Europe: A Brief History of Its Idea from Ancient Greece to Montesquieu

Avigliano

My name is Giuseppe, I am 26 years old. I work in a library. I have a degree in Classical Literature and now I am studying Philosophy. I live in Eboli, a small town in southern Italy.

The first clear description of modern Europe – of its culture and many other aspects – originates from a strange Persian character, Usbek. He had fled his country from cruel enemies who held a grudge against him. Once in Europe he started writing letters to his friends, in which he describes places and people he met during his travels. These letters contain the first portrait of modern Europe*. But before that the idea of Europe has already gone through many changes.
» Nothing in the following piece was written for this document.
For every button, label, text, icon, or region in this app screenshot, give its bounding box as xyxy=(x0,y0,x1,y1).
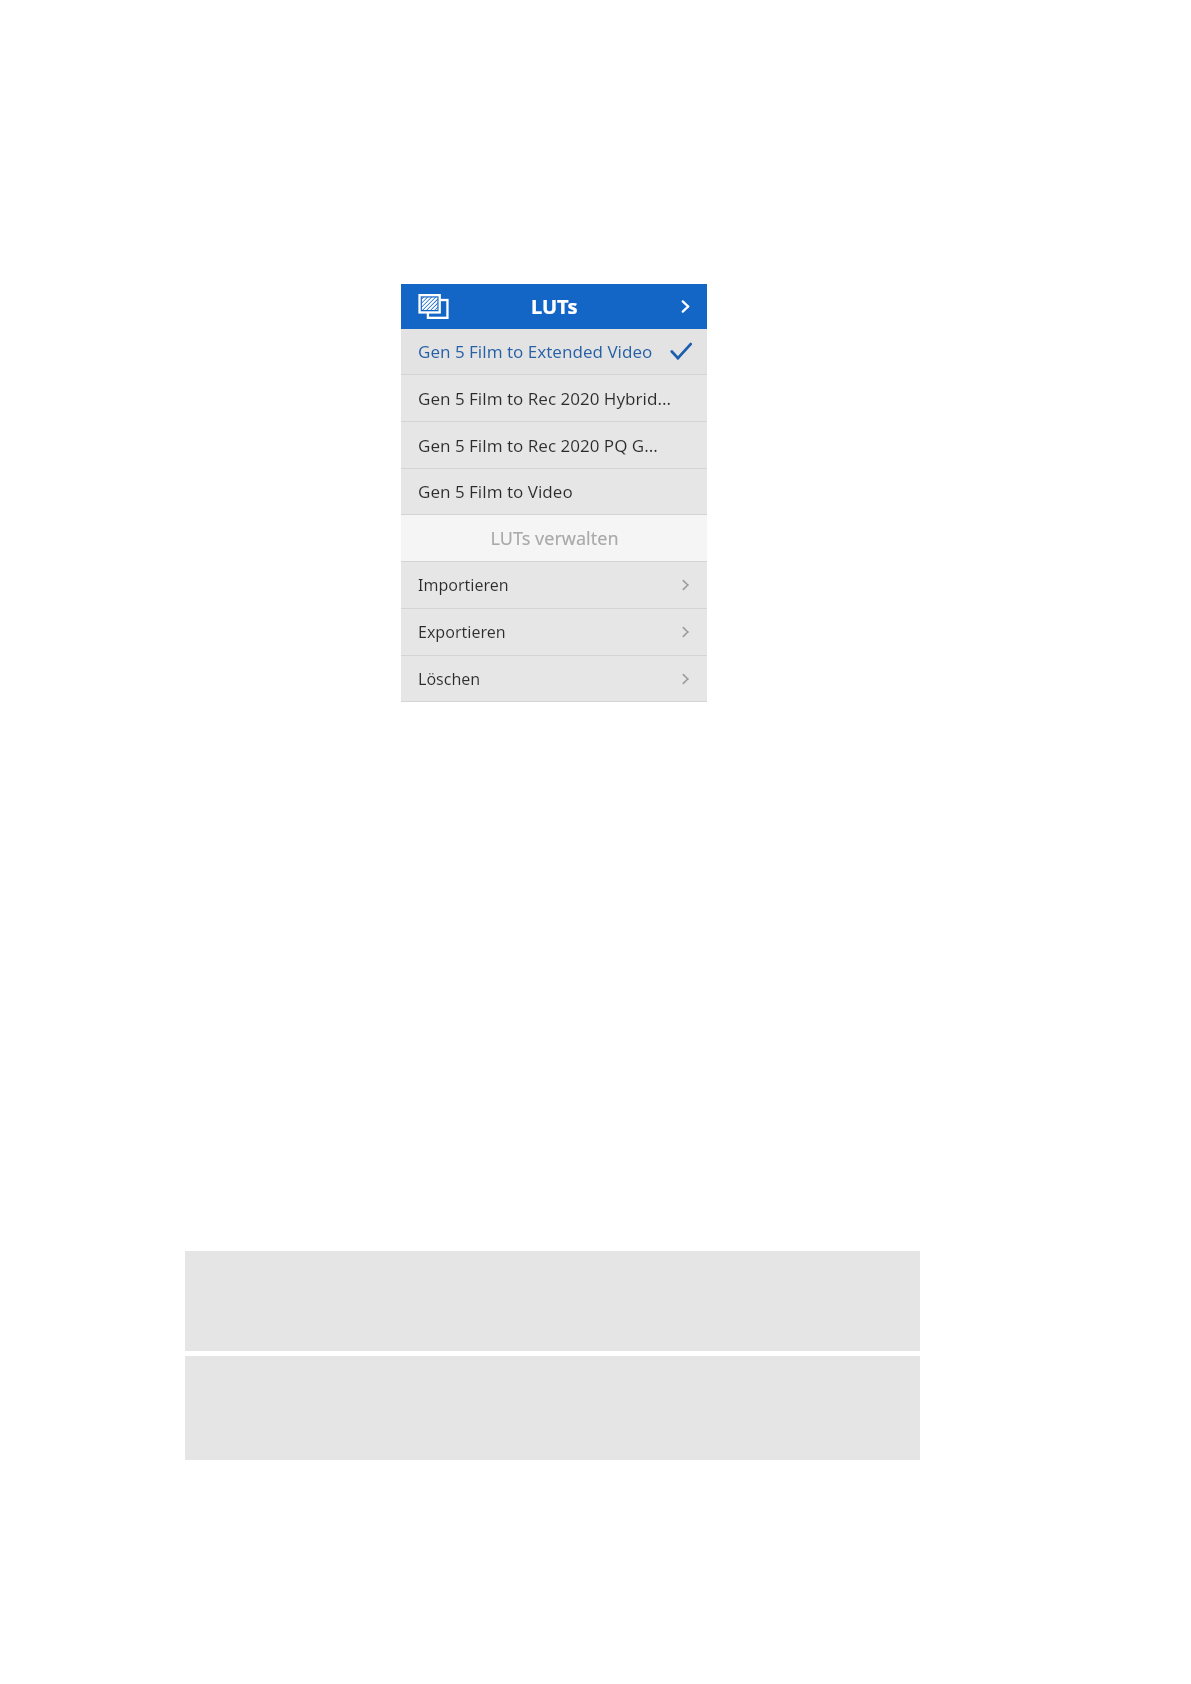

Europe vs. Asia in ancient Greek thought
The definition of Europe to be found in Ancient Greece is based on a strong contrast between what Europe is and what not. Most important in this was the contrast with the Asian continent – and it couldn’t have been otherwise because of the territorial contiguity. The first essential difference was made by Greek thought. It was here and then that “European rhetoric” was born.
According to the Ancient Greeks, Europe represents the spirit of freedom compared to Asian despotism. The thesis: Europe = freedom vs. Asia = tyranny has been re-elaborated by writers and philosophers ever since until the present day.

Middle Ages
During the Middle Ages the contraposition Europe/Asia was replaced – or at least accompanied – by the new terminology Christian/Pagan. The term Christianitas became part of the general vocabulary while the adjective European was reduced to a geographical significance (and no longer carried an ideological meaning).
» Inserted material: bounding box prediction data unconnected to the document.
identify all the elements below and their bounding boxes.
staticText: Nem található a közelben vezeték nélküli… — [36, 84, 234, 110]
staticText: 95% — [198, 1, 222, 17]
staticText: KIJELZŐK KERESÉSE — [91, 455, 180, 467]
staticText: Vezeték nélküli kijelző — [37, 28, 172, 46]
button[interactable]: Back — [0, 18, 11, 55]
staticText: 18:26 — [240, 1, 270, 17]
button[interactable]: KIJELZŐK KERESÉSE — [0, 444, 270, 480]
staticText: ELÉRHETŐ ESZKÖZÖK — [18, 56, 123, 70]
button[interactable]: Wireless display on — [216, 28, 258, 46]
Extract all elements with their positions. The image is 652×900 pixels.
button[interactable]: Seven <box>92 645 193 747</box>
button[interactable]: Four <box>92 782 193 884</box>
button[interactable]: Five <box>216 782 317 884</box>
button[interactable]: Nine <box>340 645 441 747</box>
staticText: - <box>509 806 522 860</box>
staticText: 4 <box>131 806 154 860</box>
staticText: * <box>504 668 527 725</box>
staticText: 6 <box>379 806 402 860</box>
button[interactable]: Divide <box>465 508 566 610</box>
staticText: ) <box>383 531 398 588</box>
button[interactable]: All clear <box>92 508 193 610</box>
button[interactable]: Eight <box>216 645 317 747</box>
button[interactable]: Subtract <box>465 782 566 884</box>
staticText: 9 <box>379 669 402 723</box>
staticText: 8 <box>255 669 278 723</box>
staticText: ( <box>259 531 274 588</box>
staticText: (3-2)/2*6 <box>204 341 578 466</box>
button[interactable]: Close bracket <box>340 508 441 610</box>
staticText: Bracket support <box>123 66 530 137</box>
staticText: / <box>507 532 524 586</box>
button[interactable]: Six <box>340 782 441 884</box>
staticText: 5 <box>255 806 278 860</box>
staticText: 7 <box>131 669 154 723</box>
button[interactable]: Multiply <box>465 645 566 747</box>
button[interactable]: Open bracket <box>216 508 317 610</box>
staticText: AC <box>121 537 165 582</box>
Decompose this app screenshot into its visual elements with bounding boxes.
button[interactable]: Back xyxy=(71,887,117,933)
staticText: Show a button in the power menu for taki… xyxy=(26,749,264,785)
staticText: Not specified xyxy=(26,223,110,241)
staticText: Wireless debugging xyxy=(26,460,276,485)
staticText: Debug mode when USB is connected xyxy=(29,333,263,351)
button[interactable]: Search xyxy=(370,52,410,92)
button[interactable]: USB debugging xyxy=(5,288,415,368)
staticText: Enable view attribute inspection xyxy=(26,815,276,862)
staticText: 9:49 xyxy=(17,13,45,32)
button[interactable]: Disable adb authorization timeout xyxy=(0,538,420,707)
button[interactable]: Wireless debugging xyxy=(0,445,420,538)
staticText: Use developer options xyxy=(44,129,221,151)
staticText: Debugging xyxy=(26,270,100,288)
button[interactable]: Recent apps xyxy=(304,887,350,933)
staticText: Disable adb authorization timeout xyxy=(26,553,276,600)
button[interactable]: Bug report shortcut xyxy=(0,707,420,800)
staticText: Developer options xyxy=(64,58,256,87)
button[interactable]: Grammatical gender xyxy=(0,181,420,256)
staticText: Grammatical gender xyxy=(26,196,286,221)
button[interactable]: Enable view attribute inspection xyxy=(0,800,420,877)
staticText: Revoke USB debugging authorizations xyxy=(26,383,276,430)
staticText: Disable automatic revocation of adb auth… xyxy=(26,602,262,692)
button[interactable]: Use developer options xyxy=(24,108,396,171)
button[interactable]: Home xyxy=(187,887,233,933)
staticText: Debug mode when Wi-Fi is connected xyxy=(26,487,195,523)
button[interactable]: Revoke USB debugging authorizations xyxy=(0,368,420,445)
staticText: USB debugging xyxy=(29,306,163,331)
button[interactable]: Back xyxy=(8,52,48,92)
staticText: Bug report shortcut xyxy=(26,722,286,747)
After the 10th century: a new axis and the duplicity of the Greek spirit
The appearance of new populations (Franks and Germans) causes the shift of the European axis to the west. The Great Eastern Schism on a religious level; crusades and the projects of Western conquests one the political level, reinforce the west-east opposition. Now the term Frankish/Latin is opposed to Greek/Byzantine. This forces Greece out of the European sphere and makes it part of the Asian one. The Greek spirit is described as perfidious and treacherous by European chroniclers of the time. It is not a coincidence that Dante Alighieri places Ulysses and Diomede in Hell.

The discovery of America
The awareness of new worlds induces Europeans to define their continent more clearly in contrast to the others.

Machiavelli
The overcoming of the term Christianitas and the political legitimation of the adjective “European” has to be attributed to Niccolò Machiavelli. The diplomatic efforts aimed at managing relations among European nations during the 15th and 16th century create the first European bureaucracy.

Persian Letters
And finally it’s time for Usbek and his friend Rica. In Usbek’s letters, the outlines of Europe are clear for the first time. Some letters, in particular, seem to grasp in advance the Europe of our time.
As in the following lines, taken from a letter to Rica:
“[…]You will scarcely believe that during the month I have been here I have not yet seen any one walking. There is no people in the world who hold more by their vehicles than the French: they run; they fly: the slow carriages of Asia, the measured step of our camels, would put them into a state of coma[…]”
Does this not sound like Paris, today, in the age of full-blown capitalism?